Last time I crossed the Blue Mountains, it was with fists clenched in fear of the November dark. Today, it’s in broad October sunlight, with a different kind of terror.
Last time, I was on a desperate race against time for a little corner semi-detached between SE Belmont and Hawthorne streets. I was chasing the first of December…each day before reaching that house was a day less to assuage my broke, jobless misery in the comfort of a friend’s furniture that would be all mine until Christmas.
I’d only just that day got past a windstorm that closed down the interstate the night before. I refused to get a motel room until the last possible minute, instead pacing through the Laramie Travel Center on Exit 310, refilling my thermos flask with hot water, the tea bag inside getting weaker and weaker, staring at keychains and souvenir shot glasses and challenging the wan sun to improve the weather before it turned in for the night.
This time, I’m on my way to share a 6-bedroom vacation home with a lot of Seattlites on the coast of Arch Cape.
The Pacific Northwest is a like a mitten on a naked arm. It’s entirely socked in around Portland with damp but dependable temperatures, which drop to a dry, unrelenting cold just as you get east of Multnomah Falls. The transitional point between these two parts of Oregon is a confused mass of greasy fog obscuring a snarl of highway through dry, tree-pocked hills…nowhere worse than the seven-mile, six percent downgrade just past exit 228, known as Deadman Pass.
I didn’t know that, when last I made this drive, because by the time I crossed the border from Idaho, it was too dark to see the “Welcome to Oregon” sign. All I knew was that I still had four hours to go, until I had a house all to myself.
This time I’m crossing it, it’s mid-afternoon, the hills are drenched with sun and practically photogenic, especially when the light hits the camera lens square in the eye. The winding road slings the car forward like the child on the end of a whiplash chain.
Last time, I got up at 6am after a resentful night in an overheated Super 8 room, with less than $60 to my name, ate my last tin of sardines for breakfast, and only made it as far as Boise by nightfall. I peered with glassy eyes through the fog, fighting off drowsiness with fear of sliding off the rain-slicked road.

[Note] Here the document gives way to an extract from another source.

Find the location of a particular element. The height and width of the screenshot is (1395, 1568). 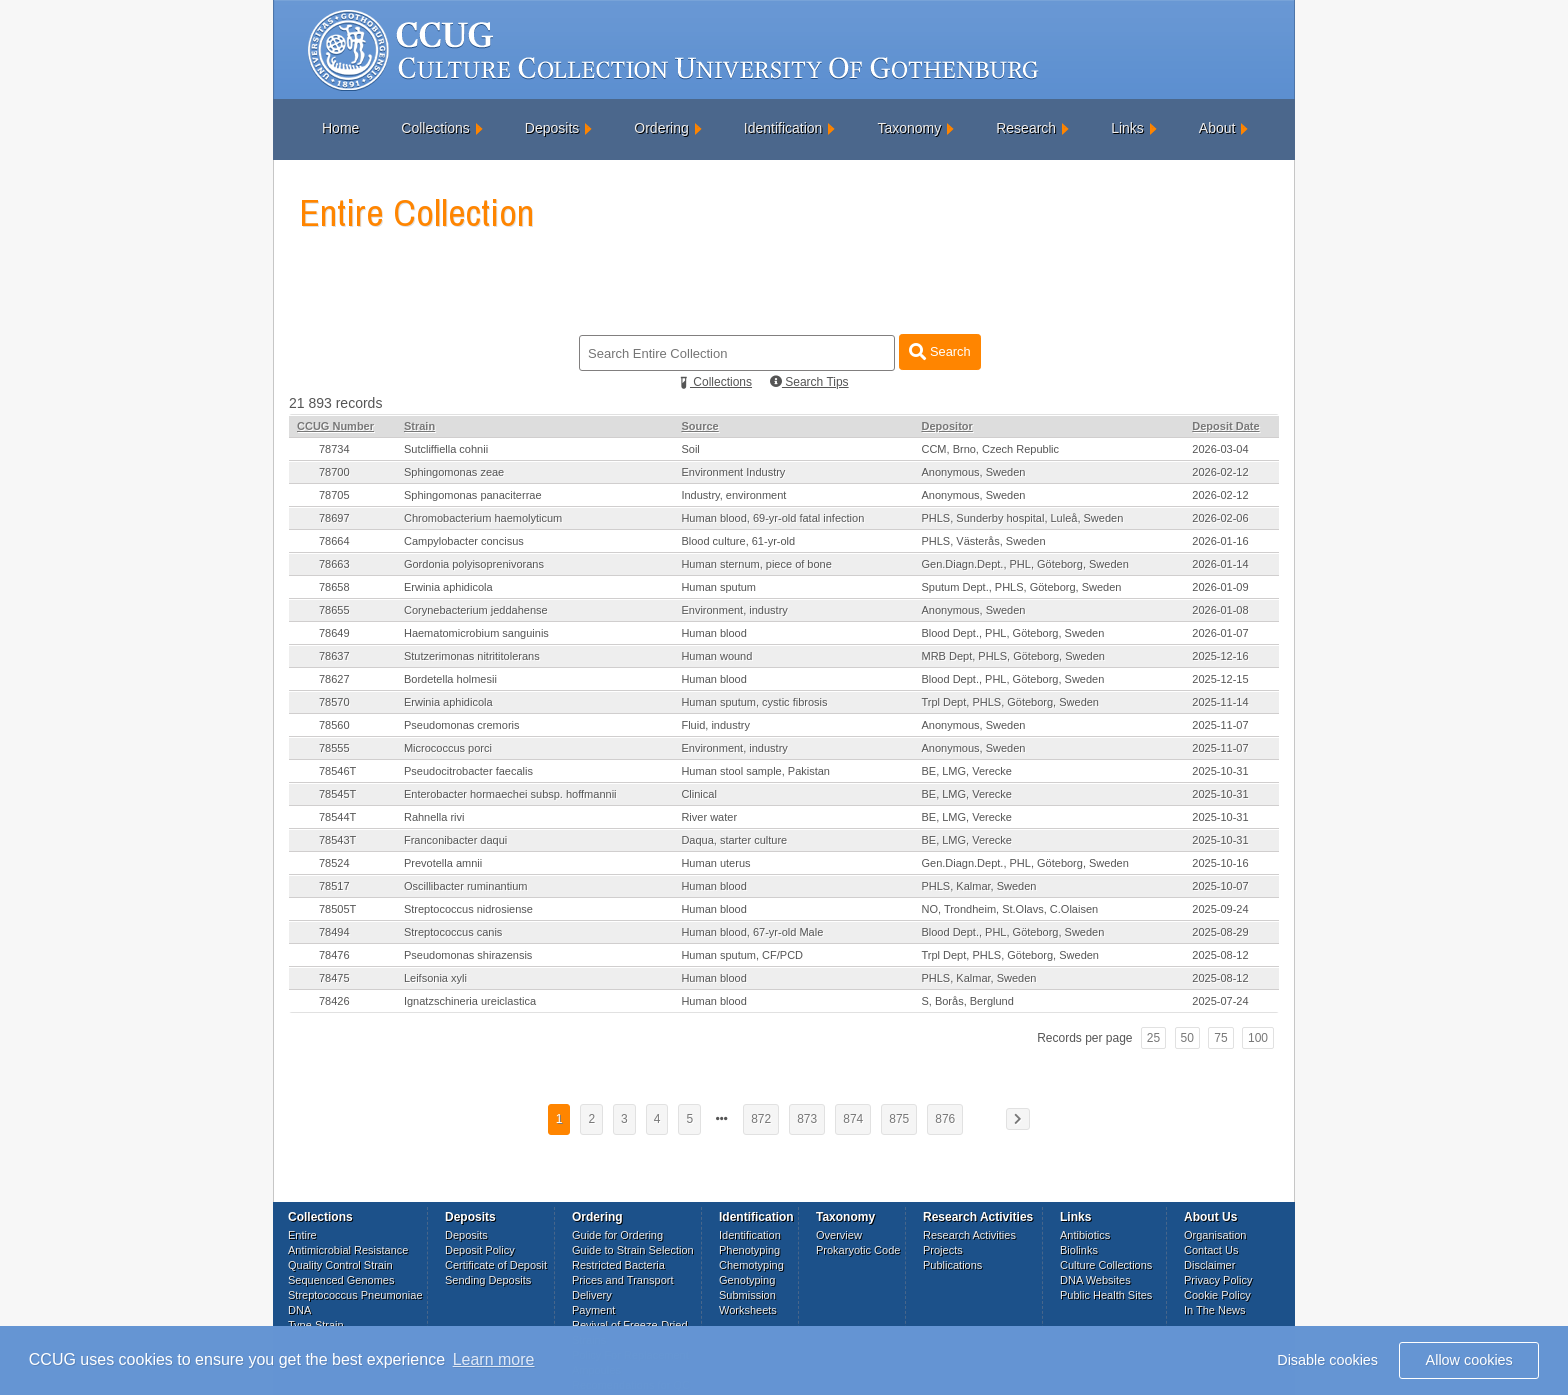

Streptococcus Pneumoniae is located at coordinates (355, 1295).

This time, despite getting up at 6am, I’m not even drowsy. I’ve had cheese, crackers and chicken salad, at least two naps in the last nine hours, thanks to the man who’s occupied the driver’s seat for the majority of this trip.
Last time, I could barely make out the nets that held back avalanches from the sides of the lurking bluffs.

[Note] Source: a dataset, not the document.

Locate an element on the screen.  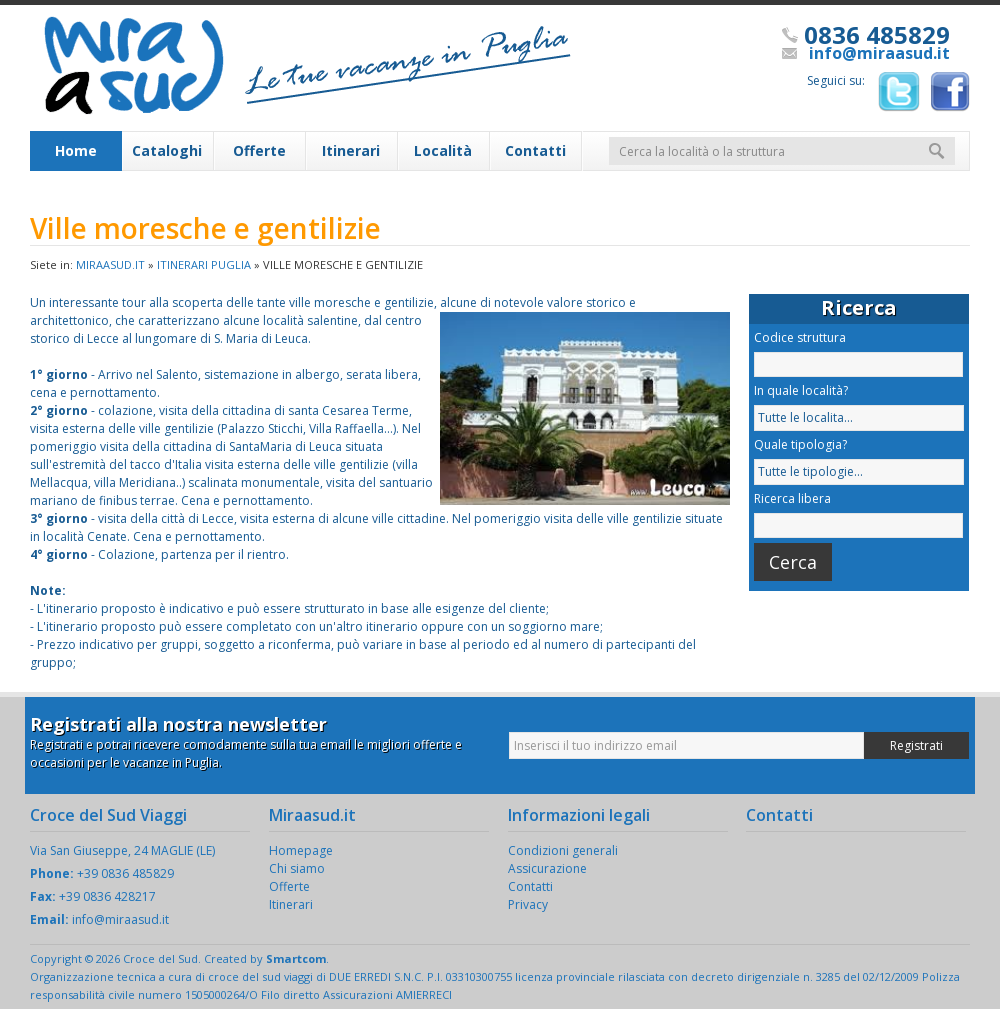
Contatti is located at coordinates (535, 150).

This time, I can see creeks galloping in whitecaps over stones, a gravel pit with a post-industrial tower emblazoned with an American flag, a train threading its way through a cleft in the hills and underneath the highway.
Last time, I stopped for gas somewhere outside Hermiston and couldn’t get my headlights to turn on again.
This time, we stop in Baker City around 3pm. I use the bathroom, and come out to find him smoking a cigarette against the mural, a lottery ticket held between his fingers.
Last time, I made my way down the precipitous drop through the pass by tailing a semi, just close enough to where if I spun out of control, I’d at least be able to guide myself into a ditch before hitting his bumper.
This time, the pass’ tight curves make for an exciting course, with a beautiful view opening out through each hairpin turn.
I gab on to about how petrified I was, last time I drove this road. He leans over to kiss my neck—he does this almost every time I tell him I was scared, or am. He holds my hand and sings to me. Sometimes, I sing back.
Last time, the Columbia River was discernible only by its cold reflection of the moon.
This time, it yielded up the warm colors of the lingering sunset, looking like a Navajo blanket stretched the length of the gorge.
Last time, Portland was like the shock of a bed after getting home from a nightmarish party.
This time, it was like the lights strung across Mulberry Street on Columbus Day.
Last time, my fear was that I wouldn’t make it to the house where I could be safely and comfortably lonely.
This time, I’m afraid because I might never be lonely again.